Now, the fun begins. After running script
/sbin/wifi
strange things starts.In some rare cases (1 of 5) everything is working just fine. But in other cases WiFi clients can not connect to any AP. In logs I can see this:
Wed Dec 2 13:07:08 2020 daemon.info hostapd: wlan1: STA 60:8b:0e:08:a9:99 IEEE 802.11: authenticated
Wed Dec 2 13:07:08 2020 daemon.info hostapd: wlan1: STA 60:8b:0e:08:a9:99 IEEE 802.11: associated (aid 1)
Wed Dec 2 13:07:08 2020 daemon.notice hostapd: wlan1: AP-STA-CONNECTED 60:8b:0e:08:a9:99
Wed Dec 2 13:07:08 2020 daemon.info hostapd: wlan1: STA 60:8b:0e:08:a9:99 RADIUS: starting accounting session 7BB47469AFF75D02
Wed Dec 2 13:07:10 2020 daemon.notice hostapd: wlan1: AP-STA-DISCONNECTED 60:8b:0e:08:a9:99
Wed Dec 2 13:07:10 2020 daemon.info hostapd: wlan1: STA 60:8b:0e:08:a9:99 IEEE 802.11: disassociated
Wed Dec 2 13:07:11 2020 daemon.info hostapd: wlan1: STA 60:8b:0e:08:a9:99 IEEE 802.11: deauthenticated due to inactivity (timer DEAUTH/REMOVE)
Enabling hostapd debug logs (-d):
Wed Dec 2 13:14:39 2020 daemon.debug hostapd: wlan1: Event RX_MGMT (18) received
Wed Dec 2 13:14:39 2020 daemon.debug hostapd: mgmt::disassoc
Wed Dec 2 13:14:39 2020 daemon.debug hostapd: disassocation: STA=60:8b:0e:08:a9:99 reason_code=8
Wed Dec 2 13:14:39 2020 daemon.notice hostapd: wlan1: AP-STA-DISCONNECTED 60:8b:0e:08:a9:99
It is the client who is sending disconnect frame to APs. But why?
Investigating it further, it turned out, that there are no beacon frames in the air from my APs (in 100ms interval) when issue arise. But both APs do respond to Probe Request frames.
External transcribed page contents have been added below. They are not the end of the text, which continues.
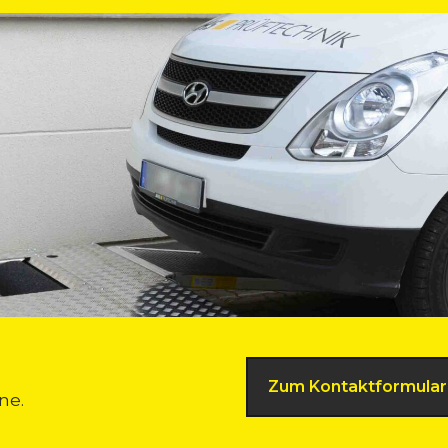
Zum Kontaktformular
ne.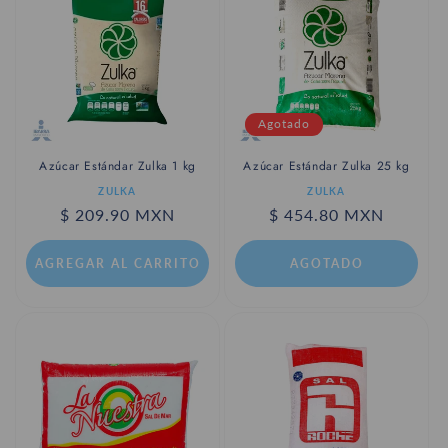
c
i
ó
n
Agotado
:
Azúcar Estándar Zulka 1 kg
Azúcar Estándar Zulka 25 kg
Proveedor:
Proveedor:
ZULKA
ZULKA
Precio
$ 209.90 MXN
Precio
$ 454.80 MXN
habitual
habitual
AGREGAR AL CARRITO
AGOTADO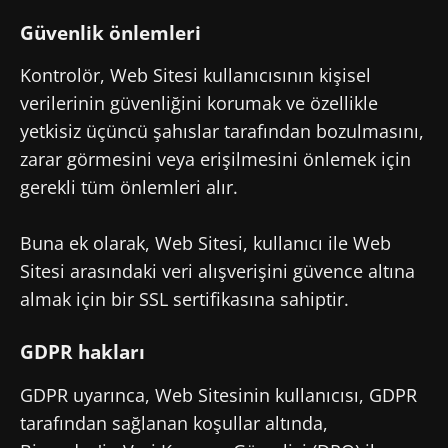
Güvenlik önlemleri
Kontrolör, Web Sitesi kullanıcısının kişisel
verilerinin güvenliğini korumak ve özellikle
yetkisiz üçüncü şahıslar tarafından bozulmasını,
zarar görmesini veya erişilmesini önlemek için
gerekli tüm önlemleri alır.
Buna ek olarak, Web Sitesi, kullanıcı ile Web
Sitesi arasındaki veri alışverişini güvence altına
almak için bir SSL sertifikasına sahiptir.
GDPR hakları
GDPR uyarınca, Web Sitesinin kullanıcısı, GDPR
tarafından sağlanan koşullar altında,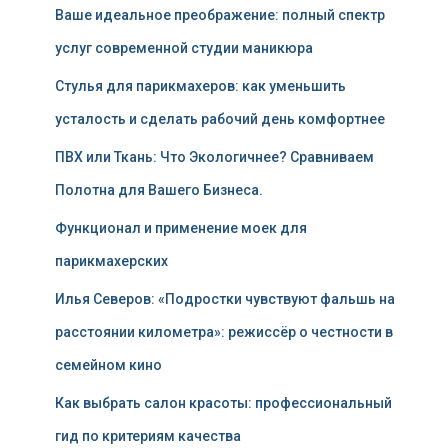
Ваше идеальное преображение: полный спектр
услуг современной студии маникюра
Стулья для парикмахеров: как уменьшить
усталость и сделать рабочий день комфортнее
ПВХ или Ткань: Что Экологичнее? Сравниваем
Полотна для Вашего Бизнеса.
Функционал и применение моек для
парикмахерских
Илья Северов: «Подростки чувствуют фальшь на
расстоянии километра»: режиссёр о честности в
семейном кино
Как выбрать салон красоты: профессиональный
гид по критериям качества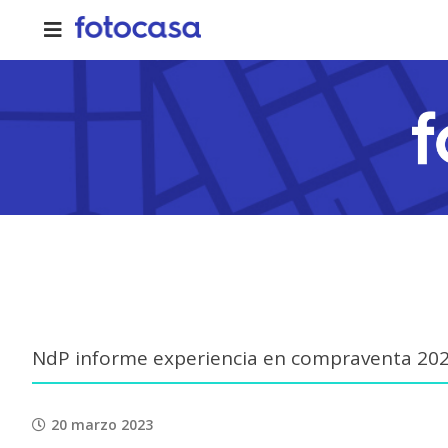
Skip
to
content
NdP informe experiencia en compraventa 2022
20 marzo 2023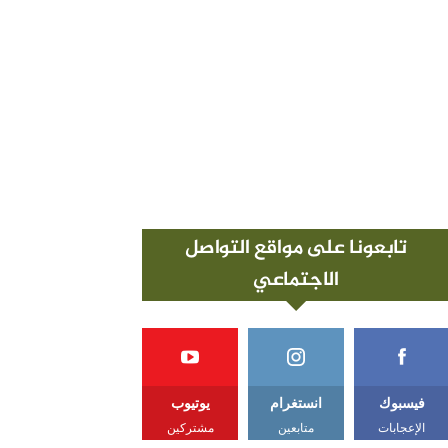
تابعونا على مواقع التواصل
الاجتماعي
فيسبوك
انستغرام
يوتيوب
الإعجابات
متابعين
مشتركين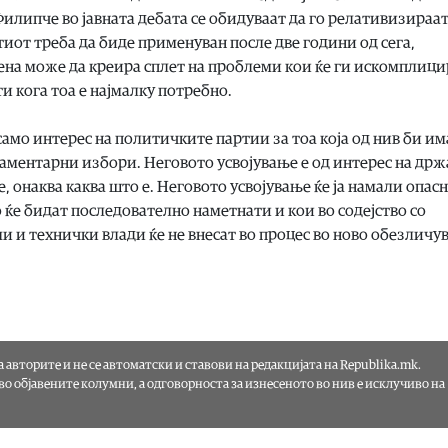
илипче во јавната дебата се обидуваат да го релативизираа
тиот треба да биде применуван после две години од сега,
ена може да креира сплет на проблеми кои ќе ги искомплици
 кога тоа е најмалку потребно.
 само интерес на политичките партии за тоа која од нив би и
ментарни избори. Неговото усвојување е од интерес на држ
, онаква каква што е. Неговото усвојување ќе ја намали опас
ќе бидат последователно наметнати и кои во содејство со
 и технички влади ќе не внесат во процес во ново обезличу
а авторите и не се автоматски и ставови на редакцијата на Republika.mk.
 во објавените колумни, а одговорноста за изнесеното во нив е исклучиво на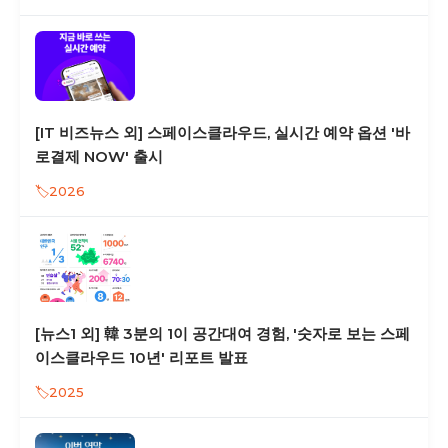
[IT 비즈뉴스 외] 스페이스클라우드, 실시간 예약 옵션 '바
로결제 NOW' 출시
2026
[뉴스1 외] 韓 3분의 1이 공간대여 경험, '숫자로 보는 스페
이스클라우드 10년' 리포트 발표
2025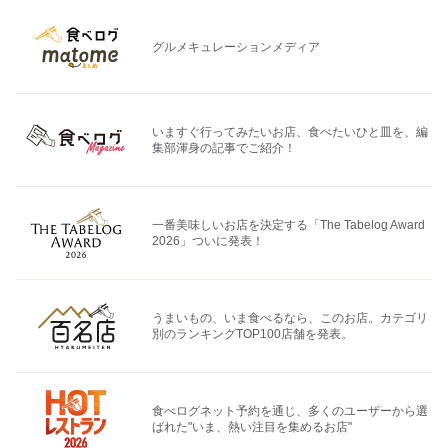
グルメキュレーションメディア
いますぐ行ってみたいお店、食べたいひと皿を、編
集部渾身の記事でご紹介！
一番美味しいお店を決定する「The Tabelog Award
2026」ついに発表！
うまいもの、いま食べるなら、このお店。カテゴリ
別のランキングTOP100店舗を発表。
食べログネット予約を通じ、多くのユーザーから選
ばれた"いま、熱い注目を集めるお店"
By my understanding MT7615 sends out beacon frames without CPU intervention. CPU has to prepare beacon frame content and give it to MCU for periodic transmit. If this is correct, my additional debugs could help to solve this. I have added debugs to
mt7615_mcu_add_beacon_offload
function. After reboot I see this values (every 6 seconds):req: omac_idx: 0x00, enable: 0x1, wlan_idx: 0x0, band_idx: 0x1
req: omac_idx: 0x11, enable: 0x1, wlan_idx: 0x0, band_idx: 0x0
If system is working fine, I get same output. If not, I get this:req: omac_idx: 0x00, enable: 0x1, wlan_idx: 0x0, band_idx: 0x0
req: omac_idx: 0x11, enable: 0x1, wlan_idx: 0x0, band_idx: 0x1
Can someone help me understand what happens in non working case. Is there interface bring up order issue?Other things I have tried already:
I'm not even sure it is mt76 issue.
Any suggestions, ideas, directions, debugging ideas are welcome.